Collected data
"""

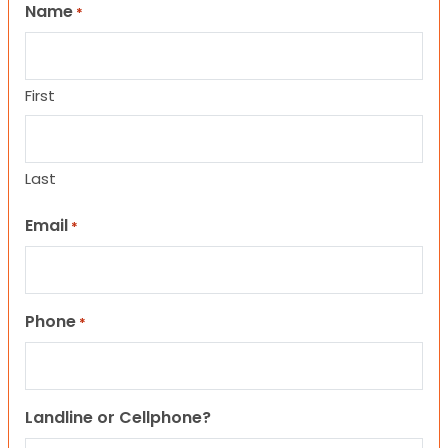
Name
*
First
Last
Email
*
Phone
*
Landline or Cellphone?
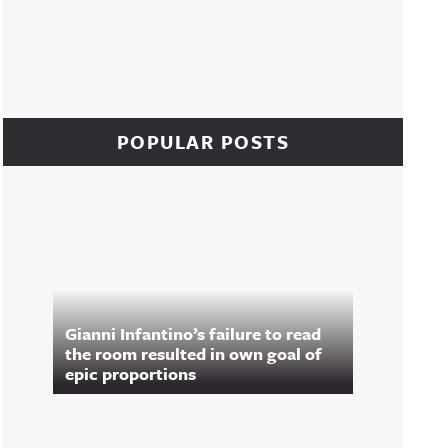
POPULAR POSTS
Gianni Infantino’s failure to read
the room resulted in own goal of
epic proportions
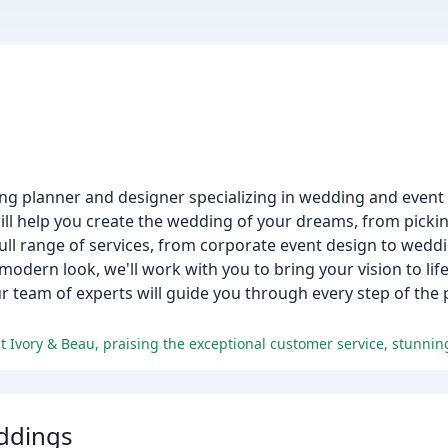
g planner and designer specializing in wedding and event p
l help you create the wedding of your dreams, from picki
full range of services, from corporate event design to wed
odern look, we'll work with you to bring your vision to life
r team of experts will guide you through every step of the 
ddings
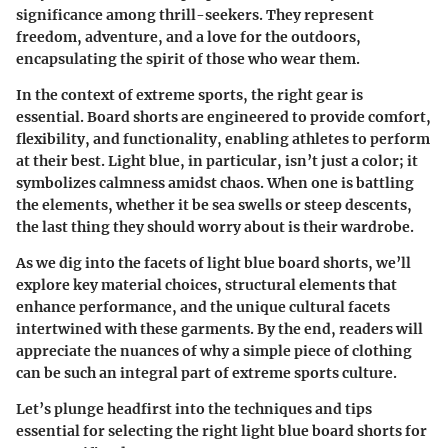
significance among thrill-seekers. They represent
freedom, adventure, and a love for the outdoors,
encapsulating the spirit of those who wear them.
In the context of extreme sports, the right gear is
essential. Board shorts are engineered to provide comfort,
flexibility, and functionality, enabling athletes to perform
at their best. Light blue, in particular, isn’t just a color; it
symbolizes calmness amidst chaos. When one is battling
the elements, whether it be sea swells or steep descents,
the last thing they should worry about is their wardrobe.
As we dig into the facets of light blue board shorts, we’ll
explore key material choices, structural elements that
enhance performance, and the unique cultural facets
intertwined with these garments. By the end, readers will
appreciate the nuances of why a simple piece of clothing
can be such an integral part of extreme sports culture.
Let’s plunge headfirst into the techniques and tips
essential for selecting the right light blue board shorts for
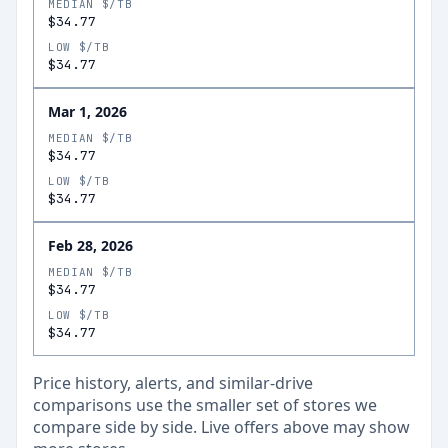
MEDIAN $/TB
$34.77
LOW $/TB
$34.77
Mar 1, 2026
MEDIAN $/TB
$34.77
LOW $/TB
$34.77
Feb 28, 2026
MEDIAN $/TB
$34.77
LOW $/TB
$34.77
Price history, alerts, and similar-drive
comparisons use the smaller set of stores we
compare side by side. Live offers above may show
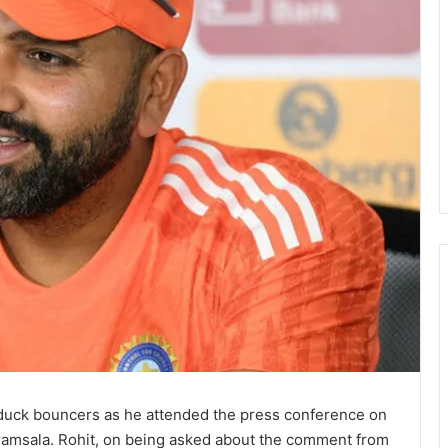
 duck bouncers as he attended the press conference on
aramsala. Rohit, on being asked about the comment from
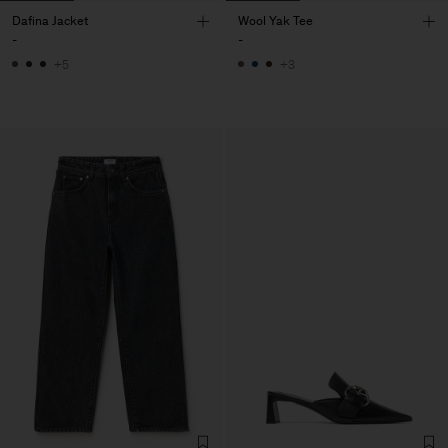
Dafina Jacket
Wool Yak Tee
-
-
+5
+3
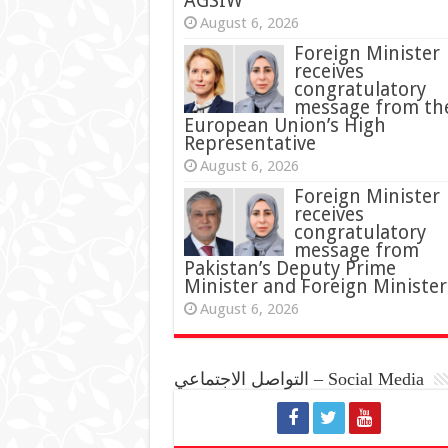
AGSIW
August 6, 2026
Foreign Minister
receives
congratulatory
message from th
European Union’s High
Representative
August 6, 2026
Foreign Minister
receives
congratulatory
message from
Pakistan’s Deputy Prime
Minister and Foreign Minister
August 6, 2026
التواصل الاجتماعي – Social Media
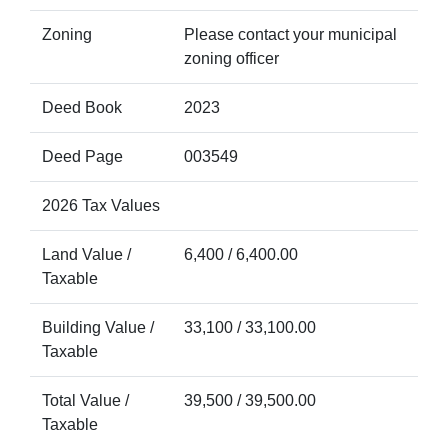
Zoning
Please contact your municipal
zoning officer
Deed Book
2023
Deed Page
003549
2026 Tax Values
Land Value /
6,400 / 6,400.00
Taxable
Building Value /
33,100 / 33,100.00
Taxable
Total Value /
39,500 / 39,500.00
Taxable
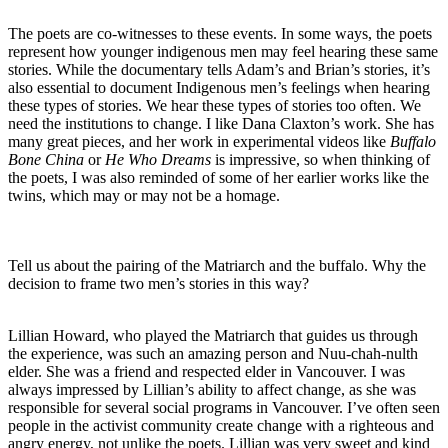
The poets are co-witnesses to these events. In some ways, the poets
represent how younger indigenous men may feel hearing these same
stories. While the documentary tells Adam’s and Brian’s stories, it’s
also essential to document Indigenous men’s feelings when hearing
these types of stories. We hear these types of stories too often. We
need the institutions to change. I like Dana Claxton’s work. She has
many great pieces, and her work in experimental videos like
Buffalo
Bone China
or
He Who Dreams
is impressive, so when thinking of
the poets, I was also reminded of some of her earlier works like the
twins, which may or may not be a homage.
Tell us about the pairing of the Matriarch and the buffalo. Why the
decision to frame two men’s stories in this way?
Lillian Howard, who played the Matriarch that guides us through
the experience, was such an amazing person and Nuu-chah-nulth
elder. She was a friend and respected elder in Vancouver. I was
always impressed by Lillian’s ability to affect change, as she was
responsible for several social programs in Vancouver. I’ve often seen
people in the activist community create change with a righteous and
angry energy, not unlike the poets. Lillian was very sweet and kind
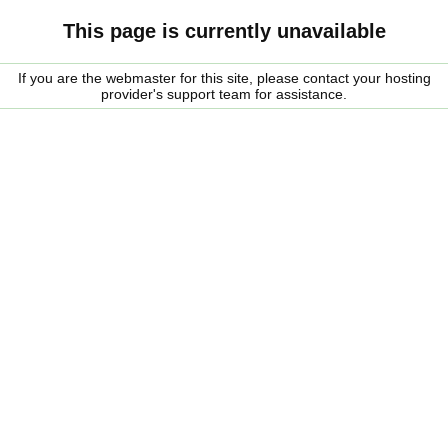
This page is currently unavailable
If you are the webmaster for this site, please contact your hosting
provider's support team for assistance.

"""

» Exercise
Among the entries above, find every line holding "Matriarch" and copy it.

» Exercise response
Tell us about the pairing of the Matriarch and the buffalo. Why the
Lillian Howard, who played the Matriarch that guides us through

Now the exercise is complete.